Identify, in the records below, every line where the string "Telefon" appears, and copy each such line.

[GIVEN RECORDS Boundary: Start]

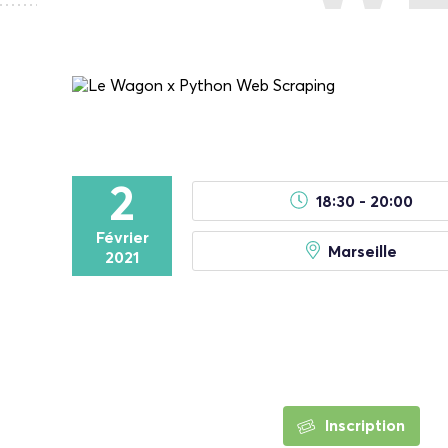
2
18:30 - 20:00
Février
Marseille
2021
Inscription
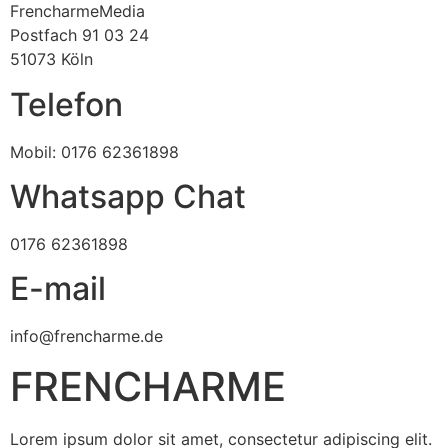
FrencharmeMedia
Postfach 91 03 24
51073 Köln
Telefon
Mobil: 0176 62361898
Whatsapp Chat
0176 62361898
E-mail
info@frencharme.de
FRENCHARME
Lorem ipsum dolor sit amet, consectetur adipiscing elit.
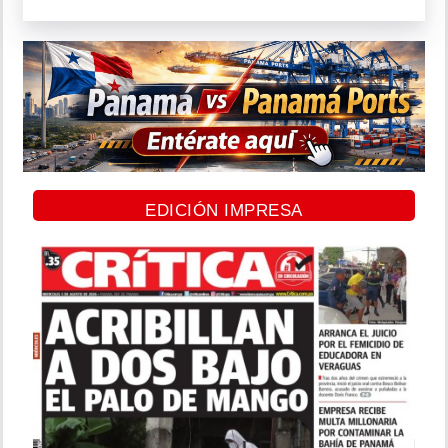
EDICIÓN IMPRESA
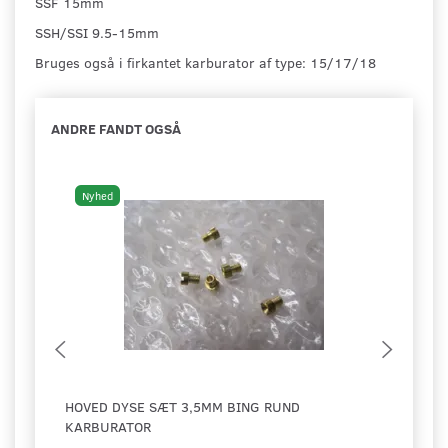
SSF 15mm
SSH/SSI 9.5-15mm
Bruges også i firkantet karburator af type: 15/17/18
ANDRE FANDT OGSÅ
Nyhed
Ny
HOVED DYSE SÆT 3,5MM BING RUND
BING
KARBURATOR
REPR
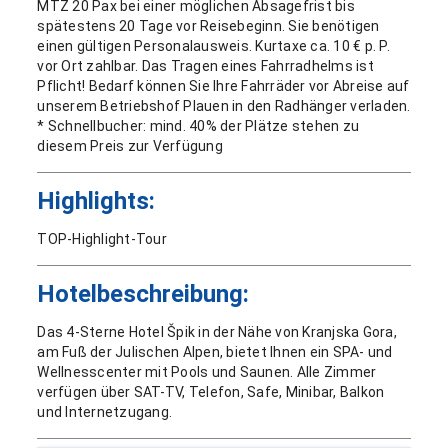
MTZ 20 Pax bei einer möglichen Absagefrist bis
spätestens 20 Tage vor Reisebeginn. Sie benötigen
einen gültigen Personalausweis. Kurtaxe ca. 10 € p. P.
vor Ort zahlbar. Das Tragen eines Fahrradhelms ist
Pflicht! Bedarf können Sie Ihre Fahrräder vor Abreise auf
unserem Betriebshof Plauen in den Radhänger verladen.
* Schnellbucher: mind. 40% der Plätze stehen zu
diesem Preis zur Verfügung
Highlights:
TOP-Highlight-Tour
Hotelbeschreibung:
Das 4-Sterne Hotel Špik in der Nähe von Kranjska Gora,
am Fuß der Julischen Alpen, bietet Ihnen ein SPA- und
Wellnesscenter mit Pools und Saunen. Alle Zimmer
verfügen über SAT-TV, Telefon, Safe, Minibar, Balkon
und Internetzugang.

[GIVEN RECORDS Boundary: End]

RESPONSE AREA:
Telefon
verfügen über SAT-TV, Telefon, Safe, Minibar, Balkon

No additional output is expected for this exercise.